Concernant les collectivités territoriales, l'article proposé tend en premier lieu à sécuriser leur action à l'international. Comme vous le savez, le cadre juridique actuel présente des insuffisances. L'article a fait l'objet d'une large concertation et repose sur un consensus avec les élus, dans l'objectif partagé de ne plus permettre que des associations diverses et variées gagnent en justice, sous réserve du respect des autres conditions légales. L'intérêt à agir des collectivités territoriales doit être affirmé. En second lieu, il s'agit de prendre acte du fait que les collectivités territoriales peuvent poursuivre des finalités différentes, comme l'État français, selon le pays concerné. L'article introduit pour cette raison la notion d'action extérieure des collectivités territoriales, qui va au-delà de celle de coopération décentralisée.
La question de l'équilibre entre bilatéral et multilatéral n'est pas absente. Pour la première, en 2014, une stratégie de notre politique d'aide va être élaborée, qui guidera nos choix d'intervention multilatéraux. L'idée est de pouvoir progresser dans la cohérence de notre politique multilatérale qui est aujourd'hui la sédimentation de choix divers et variés. Il ne s'agit pas de dévaloriser le multilatéral, mais au contraire de renforcer sa place dans un ensemble cohérent.

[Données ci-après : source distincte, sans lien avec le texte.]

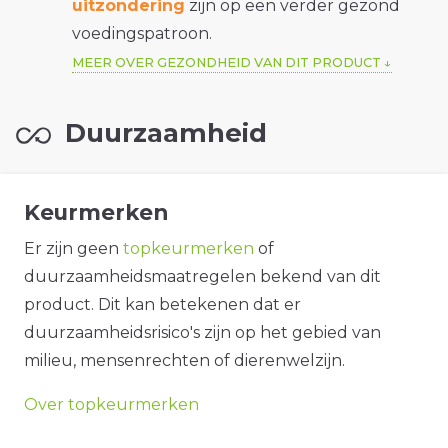
uitzondering
zijn op een verder gezond
voedingspatroon.
MEER OVER GEZONDHEID VAN DIT PRODUCT
Duurzaamheid
Keurmerken
Er zijn geen
topkeurmerken
of
duurzaamheidsmaatregelen bekend van dit
product. Dit kan betekenen dat er
duurzaamheidsrisico's zijn op het gebied van
milieu, mensenrechten of dierenwelzijn.
Over topkeurmerken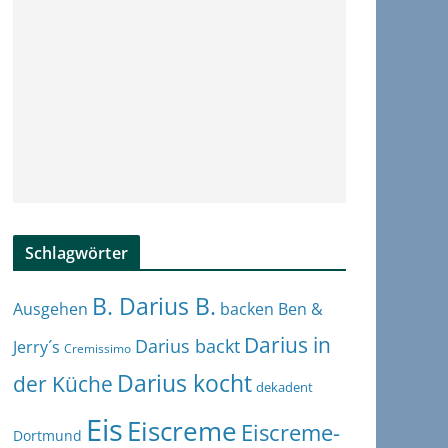
Schlagwörter
B. Darius B.
Ben &
Ausgehen
backen
Darius in
Darius backt
Jerry´s
Cremissimo
Darius kocht
der Küche
dekadent
Eis
Eiscreme
Eiscreme-
Dortmund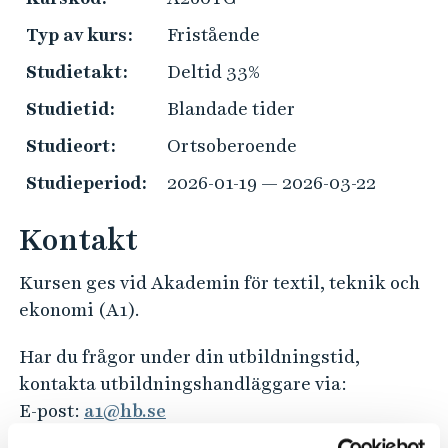
e
a
h
Typ av kurs:
Fristående
k
å
t
Studietakt:
Deltid 33%
l
i
l
Studietid:
Blandade tider
s
e
Studieort:
Ortsoberoende
k
t
i
Studieperiod:
2026-01-19 — 2026-03-22
n
f
Kontakt
o
Kursen ges vid Akademin för textil, teknik och
r
ekonomi (A1).
m
a
Har du frågor under din utbildningstid,
t
kontakta utbildningshandläggare via:
i
E-post:
a1@hb.se
o
Telefon: 033-435 4011 (telefontid varje vardag
n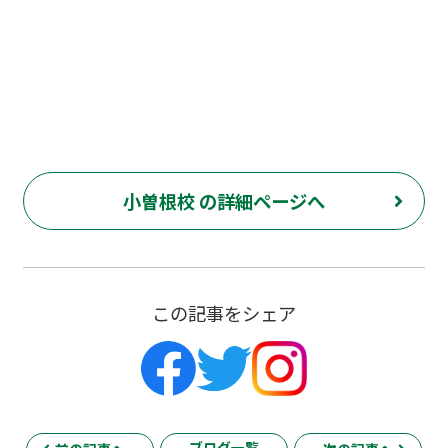
小曽根校 の詳細ページへ
この記事をシェア
ブログ一覧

J'en termine par la responsabilité sociale et environnementale. Le texte contient un article qui permet d'engager une discussion sur le sujet et des amendements ont déjà été adoptés par la commission des affaires économiques pour avis et une proposition de loi a été déposée qui pourrait être convertie en amendements, car la loi d'orientation et de programmation constitue un véhicule législatif. Certes, l'article est en l'état actuel minimal, mais permet d'avoir cette discussion.
Je souhaite rassurer le ministre sur un point : s'il savait que le projet de loi était attendu, il ne s'imaginait pas forcément l'intérêt et la participation qu'il entrainerait chez les associations non gouvernementales, auditionnées ou qui ont produit une contribution car toutes ne peuvent être auditionnées. Les collectivités territoriales ont également pris à bras le corps l'article relatif à la coopération décentralisée, dans une approche positive, tout en préservant la libre administration. On avance vers quelque chose de compatible qui va dans le bon sens.

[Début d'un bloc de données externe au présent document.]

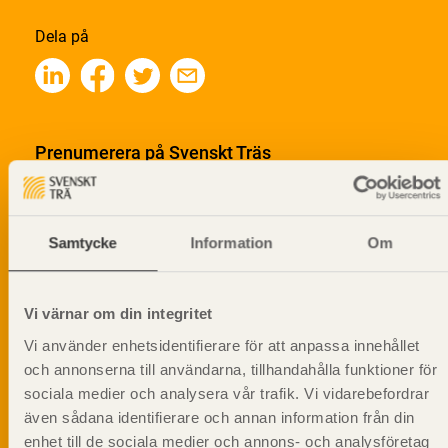
Dela på
Prenumerera på Svenskt Träs
informationsutskick!
Samtycke
Information
Om
Vi värnar om din integritet
Vi använder enhetsidentifierare för att anpassa innehållet
och annonserna till användarna, tillhandahålla funktioner för
sociala medier och analysera vår trafik. Vi vidarebefordrar
även sådana identifierare och annan information från din
enhet till de sociala medier och annons- och analysföretag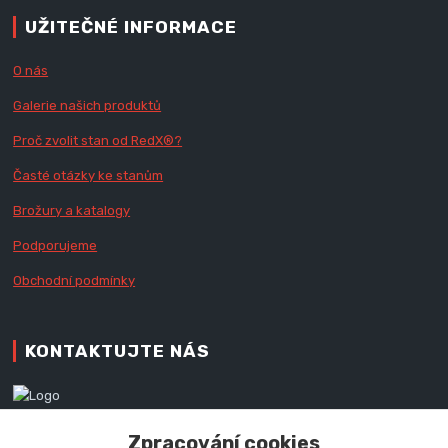
UŽITEČNÉ INFORMACE
O nás
Galerie našich produktů
Proč zvolit stan od Red
X
®?
Časté otázky ke stanům
Brožury a katalogy
Podporujeme
Obchodní podmínky
KONTAKTUJTE NÁS
Zákaznická podpora RedX®
Zpracování cookies
+420 777 979 111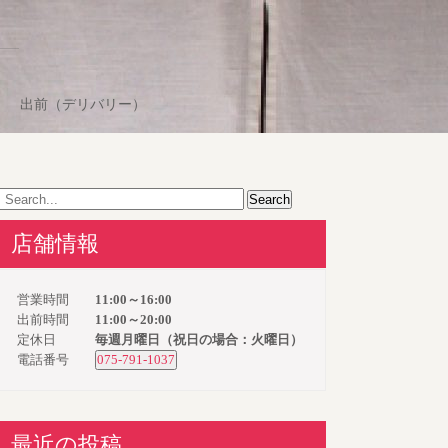
出前（デリバリー）
店舗情報
営業時間
11:00～16:00
出前時間
11:00～20:00
定休日
毎週月曜日（祝日の場合：火曜日）
電話番号
075-791-1037
最近の投稿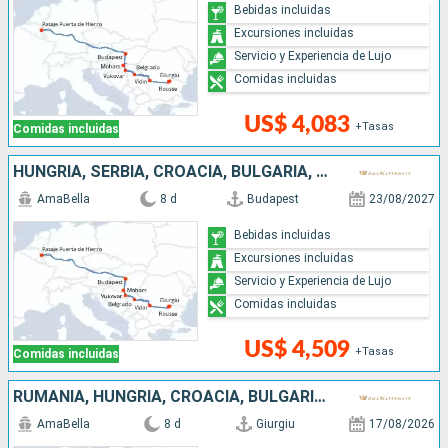
Bebidas incluidas
Excursiones incluidas
Servicio y Experiencia de Lujo
Comidas incluidas
US$ 4,083
+Tasas
Comidas incluidas
HUNGRÍA, SERBIA, CROACIA, BULGARIA, RUMANIA
AmaBella
8 d
Budapest
23/08/2027
Bebidas incluidas
Excursiones incluidas
Servicio y Experiencia de Lujo
Comidas incluidas
US$ 4,509
+Tasas
Comidas incluidas
RUMANIA, HUNGRÍA, CROACIA, BULGARIA, SERBIA
AmaBella
8 d
Giurgiu
17/08/2026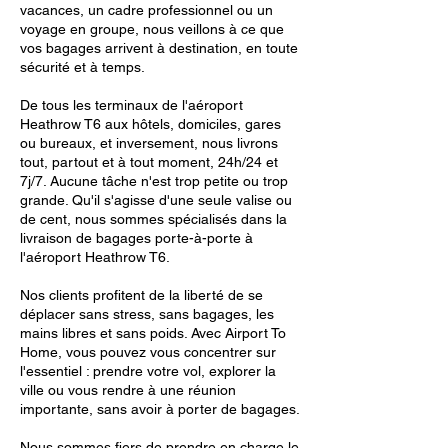
vacances, un cadre professionnel ou un
voyage en groupe, nous veillons à ce que
vos bagages arrivent à destination, en toute
sécurité et à temps.
De tous les terminaux de l'aéroport
Heathrow T6 aux hôtels, domiciles, gares
ou bureaux, et inversement, nous livrons
tout, partout et à tout moment, 24h/24 et
7j/7. Aucune tâche n'est trop petite ou trop
grande. Qu'il s'agisse d'une seule valise ou
de cent, nous sommes spécialisés dans la
livraison de bagages porte-à-porte à
l'aéroport Heathrow T6.
Nos clients profitent de la liberté de se
déplacer sans stress, sans bagages, les
mains libres et sans poids. Avec Airport To
Home, vous pouvez vous concentrer sur
l'essentiel : prendre votre vol, explorer la
ville ou vous rendre à une réunion
importante, sans avoir à porter de bagages.
Nous sommes fiers de prendre en charge le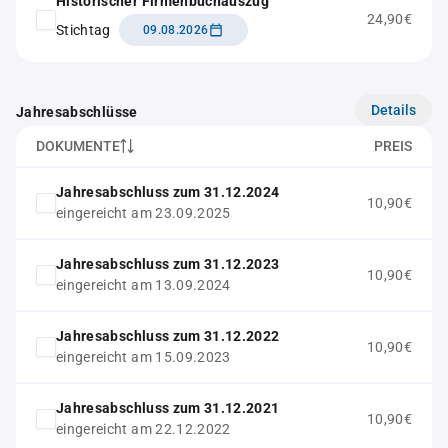
Historischer Firmenbuchauszug
24,90€
Stichtag
09.08.2026
Details
Jahresabschlüsse
DOKUMENTE
PREIS
Jahresabschluss zum 31.12.2024
10,90€
eingereicht am 23.09.2025
Jahresabschluss zum 31.12.2023
10,90€
eingereicht am 13.09.2024
Jahresabschluss zum 31.12.2022
10,90€
eingereicht am 15.09.2023
Jahresabschluss zum 31.12.2021
10,90€
eingereicht am 22.12.2022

Les rapports parlementaires antérieurs émettaient des critiques sur les choix effectués entre bilatéralisme et multilatéralisme et ils trouvent une réponse dans le souci de parvenir à une mise en cohérence qui, je l'espère, produira une plus grande efficacité.

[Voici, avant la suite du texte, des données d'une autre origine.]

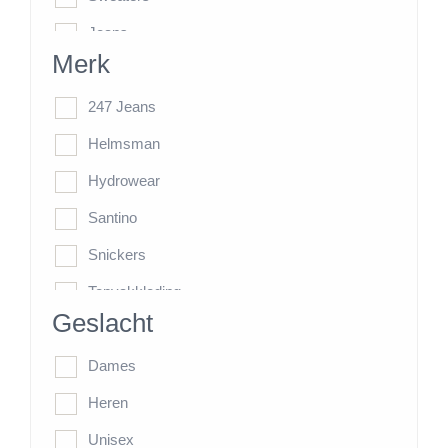
Jeans
Merk
Werkbroeken
HiVis-Line
247 Jeans
Jassen
Helmsman
Kasten
Hydrowear
Overige items
Santino
Snickers
Topvakkleding
Geslacht
Tricorp
Dames
Heren
Unisex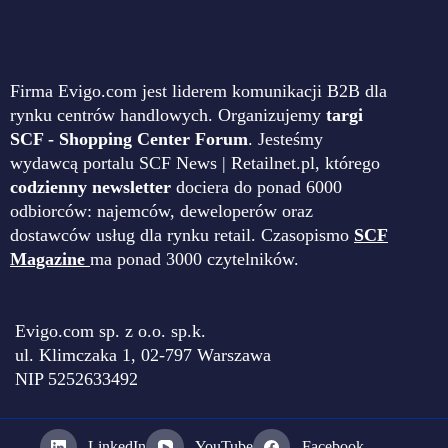
Firma Evigo.com jest liderem komunikacji B2B dla
rynku centrów handlowych. Organizujemy
targi
SCF - Shopping Center Forum
. Jesteśmy
wydawcą portalu SCF News | Retailnet.pl, którego
codzienny newsletter
dociera do ponad 6000
odbiorców: najemców, deweloperów oraz
dostawców usług dla rynku retail. Czasopismo
SCF
Magazine
ma ponad 3000 czytelników.
Evigo.com sp. z o.o. sp.k.
ul. Klimczaka 1, 02-797 Warszawa
NIP 5252633492
LinkedIn
YouTube
Facebook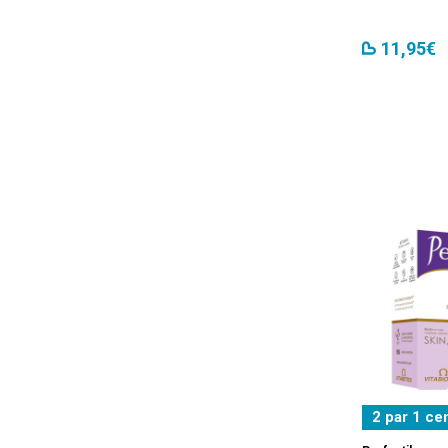
La Roche-Posay
(1)
LACTOFLORENE
(1)
11,95€
Libifeme
(1)
Merz
(1)
Microlife
(1)
Nuxe
(1)
Ocuval
(1)
Pantogar
(1)
Perfectil
(3)
Pharmaceris
(9)
RED3
(1)
SESDERMA
(5)
2 par 1 ce
Sideral
(1)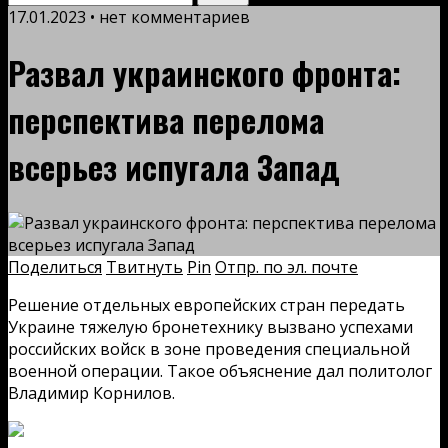
17.01.2023 • нет комментариев
Развал украинского фронта:
перспектива перелома
всерьез испугала Запад
Поделиться
Твитнуть
Pin
Отпр. по эл. почте
Решение отдельных европейских стран передать
Украине тяжелую бронетехнику вызвано успехами
российских войск в зоне проведения специальной
военной операции. Такое объяснение дал политолог
Владимир Корнилов.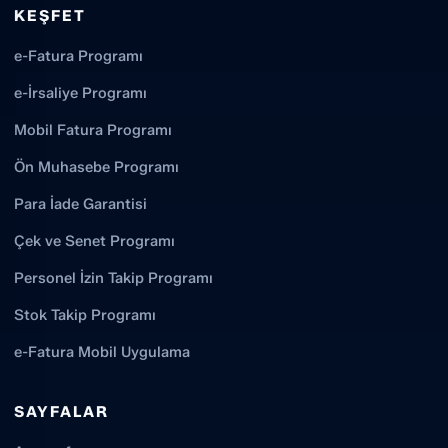
KEŞFET
e-Fatura Programı
e-İrsaliye Programı
Mobil Fatura Programı
Ön Muhasebe Programı
Para İade Garantisi
Çek ve Senet Programı
Personel İzin Takip Programı
Stok Takip Programı
e-Fatura Mobil Uygulama
SAYFALAR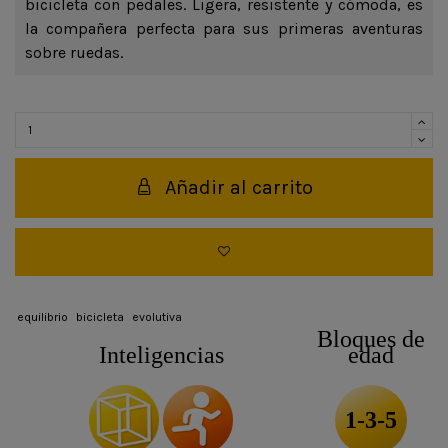
bicicleta con pedales. Ligera, resistente y cómoda, es
la compañera perfecta para sus primeras aventuras
sobre ruedas.
Añadir al carrito
equilibrio
bicicleta
evolutiva
Bloques de
Inteligencias
edad
1-3-5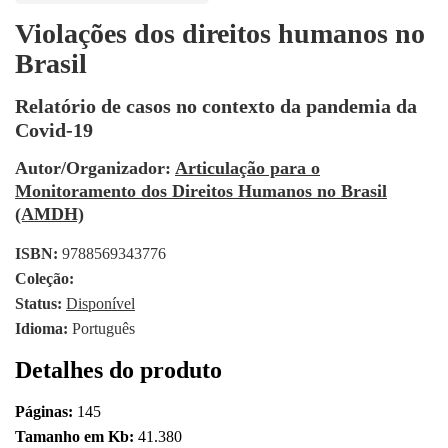
Violações dos direitos humanos no
Brasil
Relatório de casos no contexto da pandemia da
Covid-19
Autor/Organizador:
Articulação para o
Monitoramento dos Direitos Humanos no Brasil
(AMDH)
ISBN:
9788569343776
Coleção:
Status:
Disponível
Idioma:
Português
Detalhes do produto
Páginas:
145
Tamanho em Kb:
41.380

Le problème avec une loi d'orientation et de programmation est toujours le même. La sacro-sainte annualité budgétaire s'impose. Certains regrettent qu'il n'y ait pas d'engagements par rapport au PIB. D'autres considèrent qu'il ne servirait à rien de les faire figurer dans la loi car ils ne sont jamais respectés. Je crois que la formulation du texte est satisfaisante, sous réserve qu'elle ne soit pas seulement déclaratoire.
J'aurais deux questions. La première concerne les financements innovants : où en est-on du projet européen de taxe sur les transactions financières ? Ensuite, je veux soulever le problème des secteurs géographiques : les seize pays visés le sont-ils de manière immuable, étant précisé qu'il nous faut aussi souhaiter que certains sortent de la liste ? Ne peut-on pas trouver un moyen de traiter de manière particulière Haïti qui n'y figure pas, ce qui en étonne plus d'un, même si le pays ne se situe pas en Afrique ? Par ailleurs, qui trop embrasse mal étreint. Je trouve très bien de formuler dix propositions mais il faut une déclinaison adaptée à chaque pays et il serait opportun de cibler des priorités par pays à l'intérieur du dispositif pour éviter de s'en tenir à des considérations générales.
Je souhaiterais aussi que si des moyens se dégagent, on puisse les affecter prioritairement à des dons en faveur des pays les plus pauvres. C'est là que notre politique multilatérale peut être regardée de plus près, sous réserve donc d'une évaluation. De manière générale, des évaluations sont nécessaires et le Parlement a un rôle à jouer. De même il faudra faire évoluer les indicateurs.
Je vous remercie M. le ministre d'avoir repris une des recommandation du rapport sur l'aide publique au développement que nous avions commis avec Jean-Paul Bacquet portant sur la transparence et la possibilité pour le Parlement d'être saisi d'un sujet aussi important qui fait aussi partie de l'autorité politique de la France dans le monde. Vous avez évoqué un projet de loi symbolique. Certes. Mais la réflexion sur la force normative du dispositif est importante aussi.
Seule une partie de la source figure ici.